The formula adjusting basic child support based on custodial parent income is not described in the guidelines, but is set forth in a worksheet that accompanies the guidelines, which we reproduce in part below, with relevant data included:

*576CUSTODIAL PARENT INCOME ADJUSTMENT
a) Custodial parent gross income $ 26,500
b) Less $15,000.00 - N/A
c) Less day care cost (annual) - N/A
d) Custodial adjusted gross $ 26,500
e) Non-custodial gross (annual) $ 69,000
f) Total available gross 3(d)+ 3(e) $ 95,500
g) Line 3(d) 26,500 Line 3(f) 95,500
h) [Line] 3(d) divided by [Line] 3(f) 27.75 per cent
i) Adjustment for custodial income [27.75%] x [$364.90 adjusted basic order] $ 101.26

After deducting the custodial parent income adjustment of $101.26, the new basic support order is $263.64.

According to the mother’s testimony, family insurance which provided coverage for Joshua had been provided by her husband’s employment and would be available from his new employer after ninety days. In the space on the mother’s financial statement indicating her share of the weekly cost of medical insurance is inserted the amount of $6. There was no evidence that this cost was attributable to Joshua being included on the plan.

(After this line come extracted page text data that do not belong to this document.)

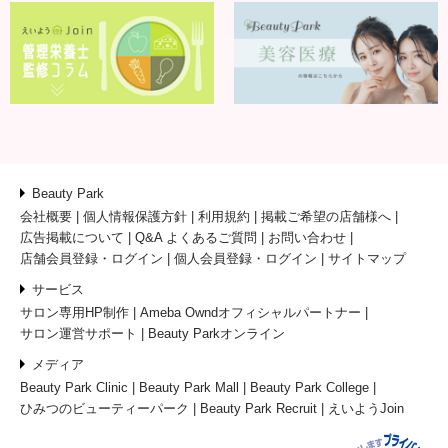
Beauty Park
会社概要
個人情報保護方針
利用規約
掲載ご希望の店舗様へ
広告掲載について
Q&A よくあるご質問
お問い合わせ
店舗会員登録・ログイン
個人会員登録・ログイン
サイトマップ
サービス
サロン専用HP制作
Ameba Owndオフィシャルパートナー
サロン運営サポート
Beauty Parkオンライン
メディア
Beauty Park Clinic
Beauty Park Mall
Beauty Park College
ひみつのビューティーパーク
Beauty Park Recruit
えいようJoin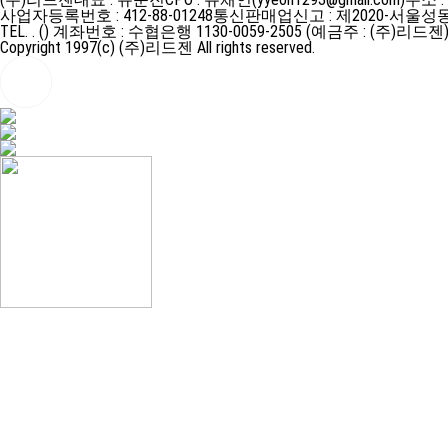
사업자등록번호 : 412-88-01248
통신판매업신고 : 제2020-서울성동
TEL. . ()
계좌번호 : 수협은행 1130-0059-2505 (예금주 : (주)리드젠
Copyright 1997(c) (주)리드젠 All rights reserved.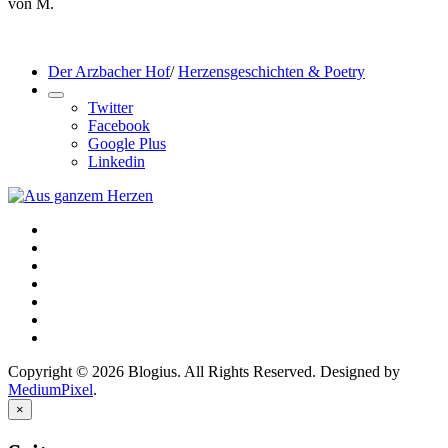
von M.
Der Arzbacher Hof
/
Herzensgeschichten & Poetry
Twitter
Facebook
Google Plus
Linkedin
Copyright © 2026 Blogius. All Rights Reserved. Designed by
MediumPixel
.
×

The father’s share of these costs would amount to an average of $40.38 per week for the year, thereby reducing basic support to $223.26. We recognize that the father’s share of extraordinary dental costs may not continue to be $40.38 per week on average and that his obligation for the support of his daughter will also cease. That the cessation of these obligations could have been anticipated in the order does not preclude consideration of them upon any future complaint for modification.